Les différents risques sont de mieux en mieux
documentés.
On commence à voir apparaître des tentatives pour
hiérarchiser les risques, si bien que des débats sur les différents types de
solutions deviennent possibles. A mesure que la crise s'amplifie on voit
apparaître aussi des réflexions de plus en plus hétérodoxes, ambitieuses et
créatives. Comme dans les grandes évolutions et transformations humaines du
passé, la transition que nous vivons s'élabore d'abord à travers la critique
épistémologique des cadres de référence du passé. Face à des équations
apparemment impossibles à résoudre et à des catastrophes apparemment
irrémédiables, les solutions ne peuvent être trouvées qu’en changeant d’échiquier
et en questionnant nos a priori. De nouvelles approches philosophiques,
artistiques et scientifiques sont en train d'émerger et de se préciser.
Trois
grands bouleversements ?
Au-delà des différentes approches théoriques et des
pratiques encourageantes qu'elles suscitent à différents niveaux d'échelle,
trois grandes difficultés me semblent subsister et devenir très préoccupantes.

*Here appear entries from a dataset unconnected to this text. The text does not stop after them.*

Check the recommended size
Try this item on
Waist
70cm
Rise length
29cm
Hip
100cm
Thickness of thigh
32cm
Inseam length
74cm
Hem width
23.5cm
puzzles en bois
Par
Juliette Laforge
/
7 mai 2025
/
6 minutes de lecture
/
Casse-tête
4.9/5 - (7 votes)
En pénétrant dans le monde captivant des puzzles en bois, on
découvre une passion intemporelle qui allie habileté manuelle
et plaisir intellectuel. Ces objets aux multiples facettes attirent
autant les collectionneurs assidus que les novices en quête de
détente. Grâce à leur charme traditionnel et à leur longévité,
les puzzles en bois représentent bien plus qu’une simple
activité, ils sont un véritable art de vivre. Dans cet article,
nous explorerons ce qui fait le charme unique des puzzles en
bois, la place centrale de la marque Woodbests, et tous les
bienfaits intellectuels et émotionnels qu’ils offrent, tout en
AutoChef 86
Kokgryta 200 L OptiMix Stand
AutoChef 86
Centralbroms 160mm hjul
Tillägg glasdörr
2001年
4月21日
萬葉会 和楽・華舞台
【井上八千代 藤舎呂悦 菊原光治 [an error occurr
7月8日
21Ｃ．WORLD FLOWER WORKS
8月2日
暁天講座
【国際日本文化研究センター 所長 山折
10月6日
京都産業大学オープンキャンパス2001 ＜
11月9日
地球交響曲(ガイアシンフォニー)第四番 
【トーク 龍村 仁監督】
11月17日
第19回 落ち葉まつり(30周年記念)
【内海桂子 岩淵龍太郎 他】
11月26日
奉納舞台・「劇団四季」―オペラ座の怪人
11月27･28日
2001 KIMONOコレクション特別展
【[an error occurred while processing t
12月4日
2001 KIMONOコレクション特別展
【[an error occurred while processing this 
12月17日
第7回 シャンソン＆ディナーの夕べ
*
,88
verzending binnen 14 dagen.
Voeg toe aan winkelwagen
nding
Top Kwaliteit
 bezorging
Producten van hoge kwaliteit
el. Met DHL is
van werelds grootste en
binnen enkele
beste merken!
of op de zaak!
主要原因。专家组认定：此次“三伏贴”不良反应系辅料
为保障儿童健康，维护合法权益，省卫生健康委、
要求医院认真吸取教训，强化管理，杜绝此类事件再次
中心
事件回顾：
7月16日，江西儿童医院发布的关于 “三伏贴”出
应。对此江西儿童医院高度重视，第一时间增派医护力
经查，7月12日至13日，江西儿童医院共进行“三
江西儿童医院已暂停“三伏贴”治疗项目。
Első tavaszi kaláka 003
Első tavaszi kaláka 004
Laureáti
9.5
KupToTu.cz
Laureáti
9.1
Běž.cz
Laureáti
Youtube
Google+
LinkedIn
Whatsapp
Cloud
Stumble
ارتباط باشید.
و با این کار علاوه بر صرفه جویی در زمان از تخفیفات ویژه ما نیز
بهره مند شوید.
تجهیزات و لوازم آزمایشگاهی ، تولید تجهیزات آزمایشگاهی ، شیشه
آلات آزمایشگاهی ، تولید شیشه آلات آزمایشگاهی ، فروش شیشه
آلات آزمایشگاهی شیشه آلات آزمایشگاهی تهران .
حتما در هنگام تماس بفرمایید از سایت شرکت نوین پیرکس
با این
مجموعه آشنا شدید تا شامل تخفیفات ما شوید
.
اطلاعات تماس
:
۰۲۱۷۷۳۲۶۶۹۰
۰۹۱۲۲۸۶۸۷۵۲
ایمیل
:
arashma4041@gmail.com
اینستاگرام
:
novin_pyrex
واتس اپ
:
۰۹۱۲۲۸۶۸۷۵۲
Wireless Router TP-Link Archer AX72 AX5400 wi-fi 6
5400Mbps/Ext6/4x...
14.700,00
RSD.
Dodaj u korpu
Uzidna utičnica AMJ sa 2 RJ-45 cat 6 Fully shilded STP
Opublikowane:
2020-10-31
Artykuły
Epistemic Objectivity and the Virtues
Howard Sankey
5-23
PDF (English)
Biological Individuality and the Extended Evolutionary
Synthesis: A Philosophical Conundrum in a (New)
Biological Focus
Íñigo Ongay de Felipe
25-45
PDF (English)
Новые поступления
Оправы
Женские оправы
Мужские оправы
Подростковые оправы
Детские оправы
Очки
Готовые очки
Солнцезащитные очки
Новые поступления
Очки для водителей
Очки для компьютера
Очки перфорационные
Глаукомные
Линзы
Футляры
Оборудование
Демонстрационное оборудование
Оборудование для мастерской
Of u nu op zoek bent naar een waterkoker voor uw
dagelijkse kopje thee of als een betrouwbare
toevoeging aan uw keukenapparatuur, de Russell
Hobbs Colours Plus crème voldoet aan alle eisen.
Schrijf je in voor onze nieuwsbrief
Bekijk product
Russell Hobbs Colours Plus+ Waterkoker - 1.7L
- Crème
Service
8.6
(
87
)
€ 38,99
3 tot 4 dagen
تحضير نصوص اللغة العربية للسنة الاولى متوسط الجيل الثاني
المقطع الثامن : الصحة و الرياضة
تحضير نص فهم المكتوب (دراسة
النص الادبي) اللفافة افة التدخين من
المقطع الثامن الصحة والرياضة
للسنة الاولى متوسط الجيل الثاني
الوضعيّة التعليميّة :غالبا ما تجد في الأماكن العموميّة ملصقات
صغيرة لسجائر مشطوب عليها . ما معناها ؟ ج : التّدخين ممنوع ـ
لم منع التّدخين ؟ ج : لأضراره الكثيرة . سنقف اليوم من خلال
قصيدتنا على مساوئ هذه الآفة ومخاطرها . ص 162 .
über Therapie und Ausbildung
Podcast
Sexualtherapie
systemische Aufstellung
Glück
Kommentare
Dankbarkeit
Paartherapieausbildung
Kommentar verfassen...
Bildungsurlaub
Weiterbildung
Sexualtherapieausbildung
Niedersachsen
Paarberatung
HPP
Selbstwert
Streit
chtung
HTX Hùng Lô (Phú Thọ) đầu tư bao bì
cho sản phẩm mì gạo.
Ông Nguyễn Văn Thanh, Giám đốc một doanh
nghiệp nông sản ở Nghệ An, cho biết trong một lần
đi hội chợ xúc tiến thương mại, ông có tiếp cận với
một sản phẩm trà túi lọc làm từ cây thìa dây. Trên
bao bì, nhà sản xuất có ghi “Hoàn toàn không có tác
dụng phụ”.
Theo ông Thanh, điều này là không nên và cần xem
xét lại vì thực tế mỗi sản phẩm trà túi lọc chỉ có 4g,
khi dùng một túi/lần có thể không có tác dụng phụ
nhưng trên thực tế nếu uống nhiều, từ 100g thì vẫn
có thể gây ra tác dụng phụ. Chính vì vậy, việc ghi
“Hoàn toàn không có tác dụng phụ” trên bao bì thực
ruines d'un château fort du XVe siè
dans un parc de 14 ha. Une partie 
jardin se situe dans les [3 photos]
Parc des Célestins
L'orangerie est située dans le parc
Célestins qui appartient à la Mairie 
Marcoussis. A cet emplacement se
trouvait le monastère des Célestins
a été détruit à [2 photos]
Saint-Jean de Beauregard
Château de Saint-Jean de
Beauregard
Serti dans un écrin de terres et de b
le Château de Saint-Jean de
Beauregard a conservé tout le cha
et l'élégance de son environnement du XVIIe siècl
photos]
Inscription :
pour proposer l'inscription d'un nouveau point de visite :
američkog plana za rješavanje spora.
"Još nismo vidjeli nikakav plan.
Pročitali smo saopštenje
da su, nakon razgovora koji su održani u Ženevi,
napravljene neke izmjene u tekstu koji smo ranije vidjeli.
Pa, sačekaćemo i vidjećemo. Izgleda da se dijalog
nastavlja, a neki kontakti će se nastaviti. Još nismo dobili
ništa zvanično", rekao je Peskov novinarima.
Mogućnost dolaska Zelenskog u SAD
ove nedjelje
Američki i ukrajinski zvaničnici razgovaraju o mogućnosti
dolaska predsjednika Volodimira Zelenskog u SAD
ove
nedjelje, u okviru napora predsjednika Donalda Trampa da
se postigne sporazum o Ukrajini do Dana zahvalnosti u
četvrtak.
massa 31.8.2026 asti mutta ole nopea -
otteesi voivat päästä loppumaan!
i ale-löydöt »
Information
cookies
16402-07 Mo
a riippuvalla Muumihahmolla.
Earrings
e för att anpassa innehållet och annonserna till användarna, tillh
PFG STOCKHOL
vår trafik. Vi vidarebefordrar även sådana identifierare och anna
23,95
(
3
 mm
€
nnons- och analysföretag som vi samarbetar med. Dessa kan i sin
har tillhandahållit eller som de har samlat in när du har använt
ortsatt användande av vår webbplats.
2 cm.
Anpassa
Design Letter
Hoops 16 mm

Un nouveau rapport au temps : pour la première
fois l'humanité doit se préoccuper de son futur à long terme, anticiper des risques
majeurs, inventer des solutions en urgence et, avant qu'il ne soit trop tard,
les mettre en œuvre à l'échelle planétaire. L'humanité n'a jamais eu à faire
cela avant. Sera-t-elle capable d'apprendre dans les délais ?
Un nouveau rapport a la planète : jusqu’à
maintenant la planète constituait une ressource, et chaque nation se trouvait en
concurrence avec toutes les autres pour étendre son exploitation. Les enjeux
planétaires impliquent que les anciens ennemis apprennent à vivre comme dans
une famille en se soutenant mutuellement et en protégeant leur bien commun,
leur maison : la planète et sa biosphère. L'humanité sera-t-elle capable de
faire la paix ?
Le caractère planétaire de la crise appelle à une
gouvernance planétaire. La pollution ne connaît pas les frontières ! Mais
cette gouvernance ne pourra être légitime que si elle renouvelle la dynamique
démocratique et la délibération populaire. Or nous assistons, au contraire, du
fait même des inégalités croissantes, à l'hégémonie toute puissante de
nouvelles formes de ploutocraties, très minoritaire, qui monopolisent les
leviers du pouvoir sans légitimité démocratique.
Comment
gérer la famille humaine et ses limites ?
Pour se rendre compte des choix auxquels l'humanité
est confrontée, il se révèle intéressant de se projeter sur des temps longs qui
nous permettent comme des loupes de rendre évidents un certain nombre d'enjeux.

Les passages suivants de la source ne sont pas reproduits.